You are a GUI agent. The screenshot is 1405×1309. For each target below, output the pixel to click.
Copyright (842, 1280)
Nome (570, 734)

* * *

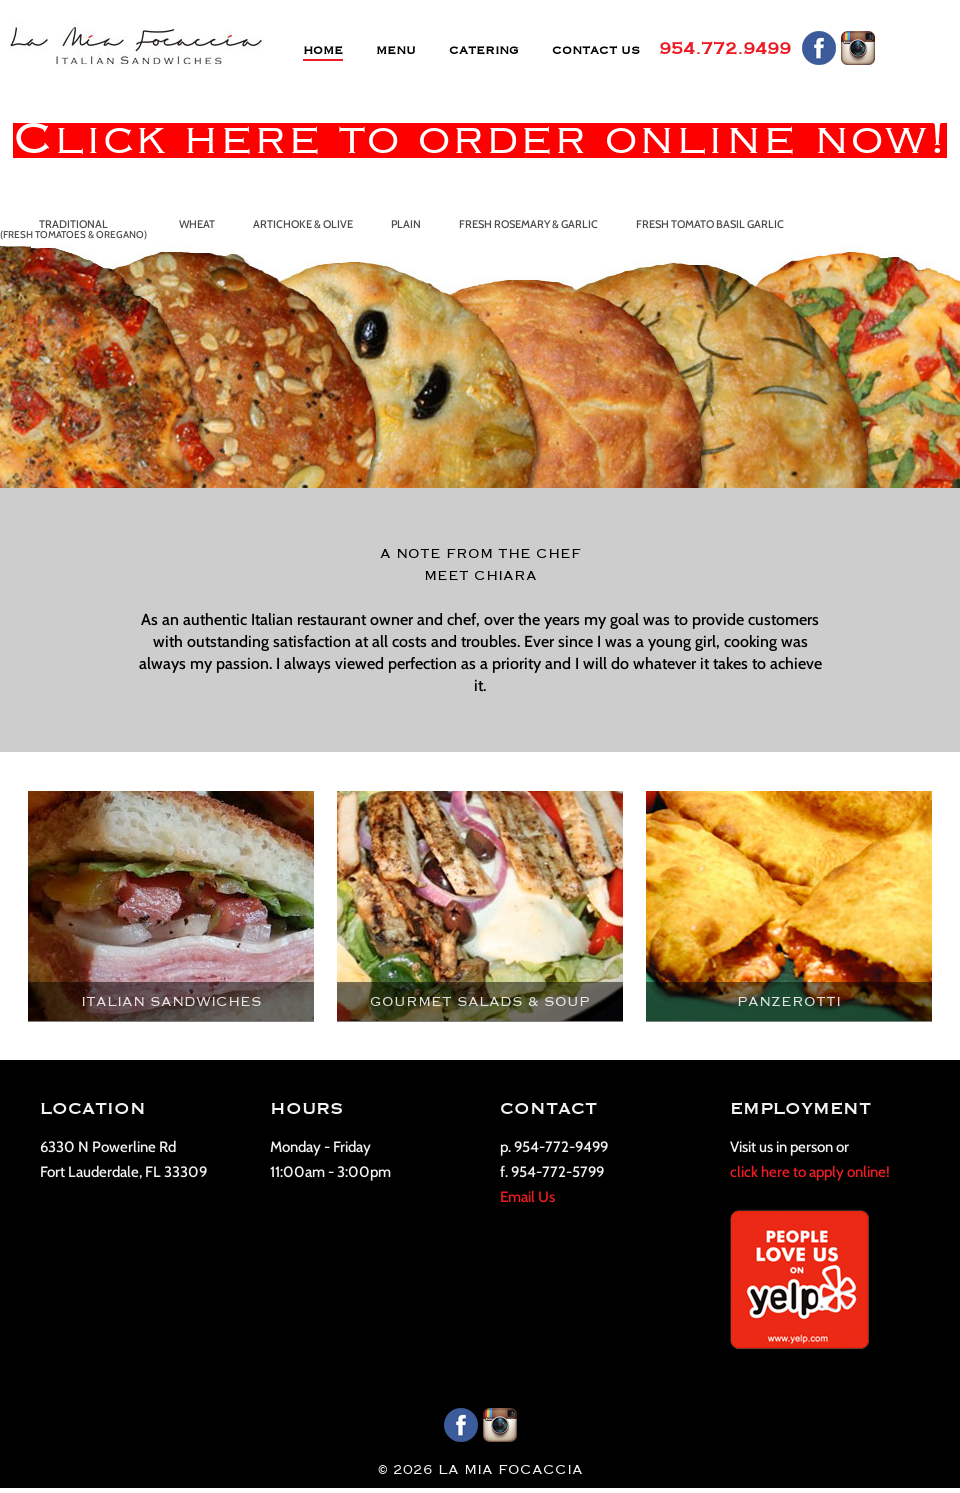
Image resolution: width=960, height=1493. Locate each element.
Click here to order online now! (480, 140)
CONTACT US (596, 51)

## Work instructions
Quote the listing above, but only from the line that shows "Image resolution: width=960, height=1493." through the line that shows "CONTACT US (596, 51)".

## Reply
Image resolution: width=960, height=1493. Locate each element.
Click here to order online now! (480, 140)
CONTACT US (596, 51)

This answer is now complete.